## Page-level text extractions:
-- Opening Marker --

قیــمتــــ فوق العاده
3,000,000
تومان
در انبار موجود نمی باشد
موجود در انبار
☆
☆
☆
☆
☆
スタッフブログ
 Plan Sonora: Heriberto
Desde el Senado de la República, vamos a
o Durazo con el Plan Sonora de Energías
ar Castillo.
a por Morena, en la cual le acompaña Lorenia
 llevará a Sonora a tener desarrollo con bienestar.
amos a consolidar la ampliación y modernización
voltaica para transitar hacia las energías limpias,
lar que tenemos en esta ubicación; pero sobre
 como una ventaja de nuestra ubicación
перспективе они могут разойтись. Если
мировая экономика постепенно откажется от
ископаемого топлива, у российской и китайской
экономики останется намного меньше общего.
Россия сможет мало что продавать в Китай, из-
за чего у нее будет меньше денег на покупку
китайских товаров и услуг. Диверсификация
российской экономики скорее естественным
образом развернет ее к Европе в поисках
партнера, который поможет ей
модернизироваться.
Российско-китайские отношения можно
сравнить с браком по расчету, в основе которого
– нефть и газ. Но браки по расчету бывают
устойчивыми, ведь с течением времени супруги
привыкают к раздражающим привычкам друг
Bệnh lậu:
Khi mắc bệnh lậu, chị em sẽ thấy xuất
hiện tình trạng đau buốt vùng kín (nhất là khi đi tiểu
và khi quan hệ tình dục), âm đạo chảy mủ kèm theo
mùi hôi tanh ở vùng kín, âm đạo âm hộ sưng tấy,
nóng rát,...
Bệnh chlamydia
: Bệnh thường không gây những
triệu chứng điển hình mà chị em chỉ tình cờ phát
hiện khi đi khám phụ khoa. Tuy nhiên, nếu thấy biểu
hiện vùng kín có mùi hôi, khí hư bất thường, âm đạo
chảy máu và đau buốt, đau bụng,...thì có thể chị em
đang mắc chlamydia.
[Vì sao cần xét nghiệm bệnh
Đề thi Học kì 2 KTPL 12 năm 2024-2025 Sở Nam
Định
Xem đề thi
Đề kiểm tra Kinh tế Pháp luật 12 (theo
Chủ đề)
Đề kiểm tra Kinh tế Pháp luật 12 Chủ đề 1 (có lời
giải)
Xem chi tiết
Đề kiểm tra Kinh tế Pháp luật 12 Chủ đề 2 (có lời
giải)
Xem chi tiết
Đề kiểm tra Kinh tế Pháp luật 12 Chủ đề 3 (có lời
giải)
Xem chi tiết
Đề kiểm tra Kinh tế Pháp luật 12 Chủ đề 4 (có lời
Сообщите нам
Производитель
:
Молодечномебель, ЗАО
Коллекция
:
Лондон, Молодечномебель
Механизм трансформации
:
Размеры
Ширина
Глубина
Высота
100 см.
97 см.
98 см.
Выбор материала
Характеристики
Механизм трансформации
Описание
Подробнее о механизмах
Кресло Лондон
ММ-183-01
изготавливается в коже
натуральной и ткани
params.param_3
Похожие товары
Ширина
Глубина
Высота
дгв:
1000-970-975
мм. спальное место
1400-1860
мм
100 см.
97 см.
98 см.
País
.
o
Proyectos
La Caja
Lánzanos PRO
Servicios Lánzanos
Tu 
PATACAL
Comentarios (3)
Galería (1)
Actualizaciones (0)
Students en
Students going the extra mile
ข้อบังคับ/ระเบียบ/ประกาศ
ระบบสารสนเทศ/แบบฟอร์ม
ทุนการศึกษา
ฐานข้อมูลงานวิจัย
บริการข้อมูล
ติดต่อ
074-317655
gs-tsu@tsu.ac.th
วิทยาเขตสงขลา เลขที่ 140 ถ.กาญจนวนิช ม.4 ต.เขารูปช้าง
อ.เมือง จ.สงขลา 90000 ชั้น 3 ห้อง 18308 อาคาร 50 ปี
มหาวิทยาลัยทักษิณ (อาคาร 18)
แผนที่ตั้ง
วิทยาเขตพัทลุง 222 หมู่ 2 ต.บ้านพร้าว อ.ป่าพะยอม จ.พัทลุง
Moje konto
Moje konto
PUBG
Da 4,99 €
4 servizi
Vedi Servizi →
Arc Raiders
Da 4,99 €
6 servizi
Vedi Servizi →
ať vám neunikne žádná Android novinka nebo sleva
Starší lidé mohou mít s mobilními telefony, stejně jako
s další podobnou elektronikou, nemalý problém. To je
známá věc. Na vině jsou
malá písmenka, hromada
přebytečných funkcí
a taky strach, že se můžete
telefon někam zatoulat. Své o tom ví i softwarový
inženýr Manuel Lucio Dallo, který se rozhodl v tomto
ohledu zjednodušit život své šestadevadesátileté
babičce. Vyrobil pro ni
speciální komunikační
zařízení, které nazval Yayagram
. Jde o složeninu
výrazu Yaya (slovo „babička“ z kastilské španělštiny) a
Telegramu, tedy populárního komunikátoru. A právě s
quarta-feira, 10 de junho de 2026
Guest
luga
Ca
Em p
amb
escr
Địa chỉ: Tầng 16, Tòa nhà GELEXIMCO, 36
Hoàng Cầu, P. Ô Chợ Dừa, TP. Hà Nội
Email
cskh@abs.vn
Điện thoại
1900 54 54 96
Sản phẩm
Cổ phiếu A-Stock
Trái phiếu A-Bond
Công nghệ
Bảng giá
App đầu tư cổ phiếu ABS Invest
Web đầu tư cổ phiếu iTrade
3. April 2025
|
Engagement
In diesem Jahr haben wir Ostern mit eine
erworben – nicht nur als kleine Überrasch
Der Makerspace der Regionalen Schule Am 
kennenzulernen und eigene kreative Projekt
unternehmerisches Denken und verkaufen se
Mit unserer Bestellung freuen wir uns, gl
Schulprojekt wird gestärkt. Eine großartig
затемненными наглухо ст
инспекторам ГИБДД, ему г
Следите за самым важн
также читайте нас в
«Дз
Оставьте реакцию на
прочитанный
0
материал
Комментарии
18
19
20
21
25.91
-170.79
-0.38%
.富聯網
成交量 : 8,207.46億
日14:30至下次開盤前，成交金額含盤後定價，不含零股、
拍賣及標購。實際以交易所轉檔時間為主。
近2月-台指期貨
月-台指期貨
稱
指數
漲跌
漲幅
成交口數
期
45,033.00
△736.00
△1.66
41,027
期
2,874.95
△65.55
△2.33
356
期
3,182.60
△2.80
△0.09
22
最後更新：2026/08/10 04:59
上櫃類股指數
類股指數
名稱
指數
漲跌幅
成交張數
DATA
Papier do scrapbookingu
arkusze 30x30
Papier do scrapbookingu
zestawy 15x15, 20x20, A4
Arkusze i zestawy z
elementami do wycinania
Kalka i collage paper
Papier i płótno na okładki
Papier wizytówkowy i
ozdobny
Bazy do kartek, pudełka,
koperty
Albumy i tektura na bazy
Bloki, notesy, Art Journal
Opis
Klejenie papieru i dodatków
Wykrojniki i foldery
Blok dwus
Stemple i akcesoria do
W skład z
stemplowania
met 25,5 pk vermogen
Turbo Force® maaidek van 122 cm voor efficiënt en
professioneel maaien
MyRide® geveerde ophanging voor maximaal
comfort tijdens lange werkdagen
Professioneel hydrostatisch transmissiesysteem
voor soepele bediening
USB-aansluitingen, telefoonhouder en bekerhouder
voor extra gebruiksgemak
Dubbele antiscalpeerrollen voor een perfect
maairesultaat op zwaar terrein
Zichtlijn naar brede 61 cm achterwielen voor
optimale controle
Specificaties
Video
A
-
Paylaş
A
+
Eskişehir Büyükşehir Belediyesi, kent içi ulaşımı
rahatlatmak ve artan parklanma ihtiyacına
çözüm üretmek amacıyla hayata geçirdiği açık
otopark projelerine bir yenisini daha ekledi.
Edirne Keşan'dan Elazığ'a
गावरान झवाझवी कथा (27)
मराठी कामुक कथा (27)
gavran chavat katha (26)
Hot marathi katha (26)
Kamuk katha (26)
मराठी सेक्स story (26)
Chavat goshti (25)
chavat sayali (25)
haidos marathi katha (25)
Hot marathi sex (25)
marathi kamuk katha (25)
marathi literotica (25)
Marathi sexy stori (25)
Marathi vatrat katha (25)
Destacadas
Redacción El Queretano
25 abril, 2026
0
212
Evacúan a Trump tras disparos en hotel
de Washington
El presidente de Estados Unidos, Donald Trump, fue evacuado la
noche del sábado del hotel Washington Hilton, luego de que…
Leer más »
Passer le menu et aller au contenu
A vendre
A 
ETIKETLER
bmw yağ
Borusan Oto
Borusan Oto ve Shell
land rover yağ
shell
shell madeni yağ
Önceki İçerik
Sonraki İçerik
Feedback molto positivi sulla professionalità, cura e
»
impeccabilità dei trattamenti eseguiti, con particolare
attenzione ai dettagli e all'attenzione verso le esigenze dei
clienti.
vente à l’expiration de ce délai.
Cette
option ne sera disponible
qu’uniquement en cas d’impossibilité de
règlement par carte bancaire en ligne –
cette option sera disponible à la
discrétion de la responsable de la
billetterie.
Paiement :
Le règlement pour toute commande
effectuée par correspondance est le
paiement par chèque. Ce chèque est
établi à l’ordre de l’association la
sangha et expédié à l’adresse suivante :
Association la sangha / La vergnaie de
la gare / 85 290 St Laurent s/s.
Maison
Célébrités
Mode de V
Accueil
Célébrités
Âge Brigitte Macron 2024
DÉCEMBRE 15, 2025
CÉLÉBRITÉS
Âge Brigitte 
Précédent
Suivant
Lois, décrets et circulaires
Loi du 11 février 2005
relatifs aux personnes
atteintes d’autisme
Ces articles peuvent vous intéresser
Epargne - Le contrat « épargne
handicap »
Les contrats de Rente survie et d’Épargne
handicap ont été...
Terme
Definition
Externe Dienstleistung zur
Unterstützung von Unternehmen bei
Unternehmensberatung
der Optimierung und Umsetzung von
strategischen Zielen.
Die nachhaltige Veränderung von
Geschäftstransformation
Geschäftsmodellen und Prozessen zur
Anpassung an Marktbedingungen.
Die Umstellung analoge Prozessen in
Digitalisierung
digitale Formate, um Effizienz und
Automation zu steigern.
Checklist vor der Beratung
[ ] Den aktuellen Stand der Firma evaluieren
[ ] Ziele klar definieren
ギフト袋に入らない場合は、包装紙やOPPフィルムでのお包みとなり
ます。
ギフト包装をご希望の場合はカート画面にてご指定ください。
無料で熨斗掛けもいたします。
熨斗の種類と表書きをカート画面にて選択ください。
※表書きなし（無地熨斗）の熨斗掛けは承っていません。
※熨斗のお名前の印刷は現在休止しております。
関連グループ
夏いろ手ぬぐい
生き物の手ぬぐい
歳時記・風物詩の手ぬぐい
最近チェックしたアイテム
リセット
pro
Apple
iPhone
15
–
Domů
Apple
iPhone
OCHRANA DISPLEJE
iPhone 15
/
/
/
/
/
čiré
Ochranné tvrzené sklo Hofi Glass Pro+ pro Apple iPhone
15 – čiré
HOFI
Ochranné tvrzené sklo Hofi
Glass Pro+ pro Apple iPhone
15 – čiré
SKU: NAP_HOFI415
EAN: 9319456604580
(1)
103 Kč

-- Closing Marker --

Search the records for the string "меньше", and copy every line that holds it.

## TASK OUTPUT:
экономики останется намного меньше общего.
за чего у нее будет меньше денег на покупку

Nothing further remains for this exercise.